Over the years, I’ve been gradually building our collection of Latin American art from the 1960s—a time marked by political instability and turmoil but also a boundless sense of optimism and experimentation. Julio Le Parc’s work was at the very top of my list, and in 2013 I happily succeeded in acquiring Mural: Virtual Circles for LACMA. This beloved interactive work is now on view in our new David Geffen Galleries.

Seen from the front, it is deceptively static but becomes fully activated with just the slightest shift in the viewer’s position. The construction is surprisingly plain: it consists of seven wood boxes with patterned laminate placed on the interiors, which is then distortedly reflected onto curved sheets of polished metal. Despite its simplicity, the work is visually complex and almost scientific in its conception.
Born in Mendoza, Argentina, to a humble working-class family, Le Parc moved to Paris in 1958, where he was a major member of the op and kinetic art movement. In 1960, he co-founded the Groupe de Recherche d’Art Visuel (GRAV), a laboratory of collaborative artistic experimentation. The group’s goal was to break from traditional art that turned viewers into passive observers. They created playful, participatory works that destabilized the audience’s perceptions and promoted a more democratic way of experiencing art—what Le Parc called a “plastic kinetic adventure.”

A year after I acquired Mural: Virtual Circles, I traveled to Cachan, just outside Paris, to visit Le Parc. His son, Yamil, warmly picked me up at the train station and brought me in through a scintillating dark room filled with luminous kinetic works. From there we proceeded to the home-studio: a bright space covered with large mood-lifting works painted the colors of the rainbow. Le Parc came down dressed in his signature blue overalls and lab coat. When he found out I was from Mexico, he mischievously brought out a bottle of tequila, and we talked about this and that while touring his enormous workspace. We had a great time. He was as optimistic as he was incisive, and generously fielded all my impertinent questions, including whether he considered himself more a European or Latin American artist, to which he wryly responded that he was both.

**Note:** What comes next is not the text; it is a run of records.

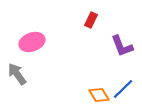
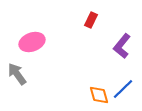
purple L-shape: rotated 60 degrees clockwise
orange diamond: rotated 15 degrees clockwise
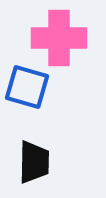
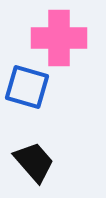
black trapezoid: rotated 42 degrees counterclockwise
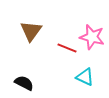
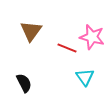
cyan triangle: rotated 30 degrees clockwise
black semicircle: rotated 36 degrees clockwise
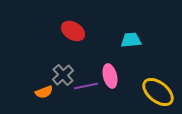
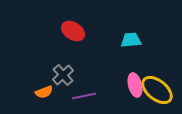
pink ellipse: moved 25 px right, 9 px down
purple line: moved 2 px left, 10 px down
yellow ellipse: moved 1 px left, 2 px up
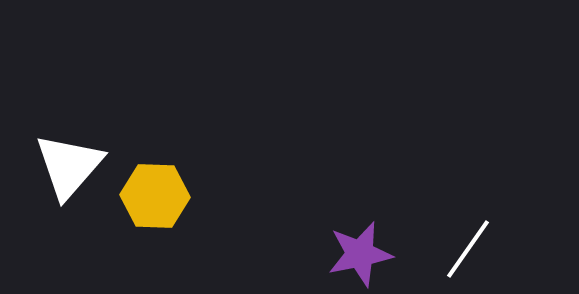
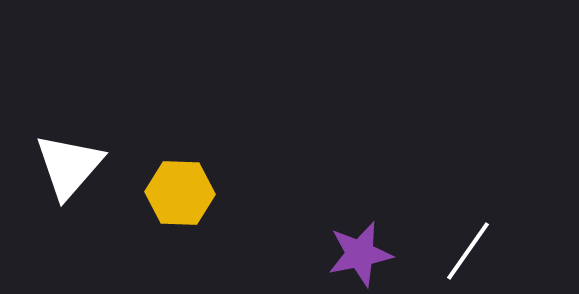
yellow hexagon: moved 25 px right, 3 px up
white line: moved 2 px down
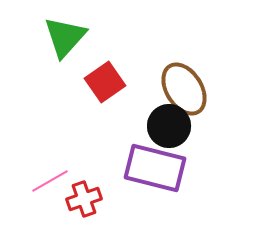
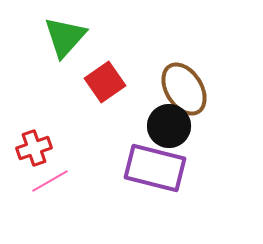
red cross: moved 50 px left, 51 px up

For him, whether his work was presented within the context of Europe or Latin America was irrelevant because any work could be shown in myriad contexts; what mattered was that it be shared and enjoyed by everyone. In this sense it’s instructive to remember that throughout his life and career, Le Parc maintained one foot in Latin America, where he frequently traveled and exhibited his work, and that when he went on to win, with great fanfare, the International Grand Prize for Painting at the 1966 Venice Biennial, he represented Argentina, not France. I found Le Parc’s lack of concern with such divisions refreshing, especially in light of recalcitrant efforts to pigeonhole artists into myopic categories that are more exclusive than inclusive.
Mural: Virtual Circles was created during the heyday of GRAV’s formal investigations, two years before the group disbanded in 1968. It was exhibited by the celebrated art dealer Denise René (1913–2012) in 1968. Le Parc’s playful yet exacting work brilliantly mirrors his own personality. His blue overalls and lab coat were clearly much more than protective garments: they symbolized that art-making is a form of work like any other (not an elitist activity), and that a good work ethic is the path to all forms of creativity. He belonged to a generation that considered the viewer part of the artwork—not separate from it—and that strove to demystify the idea of the artist as a solitary genius. Ahead of his time in more ways than one, he never stopped experimenting.